BRIEF
Across the entries below, please work out how many lines contain the string "اسرائیل" and give only the number.
::::
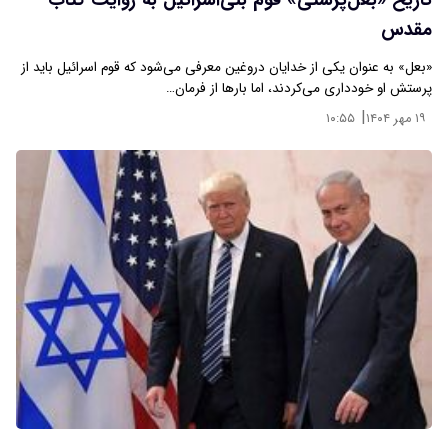
تاریخ «بعل‌پرستی» قوم بنی‌اسرائیل به روایت کتاب
مقدس
«بعل» به عنوان یکی از خدایان دروغین معرفی می‌شود که قوم اسرائیل باید از
پرستش او خودداری می‌کردند، اما بارها از فرمان…
|
۱۹ مهر ۱۴۰۴
۱۰:۵۵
::::
RESULT
2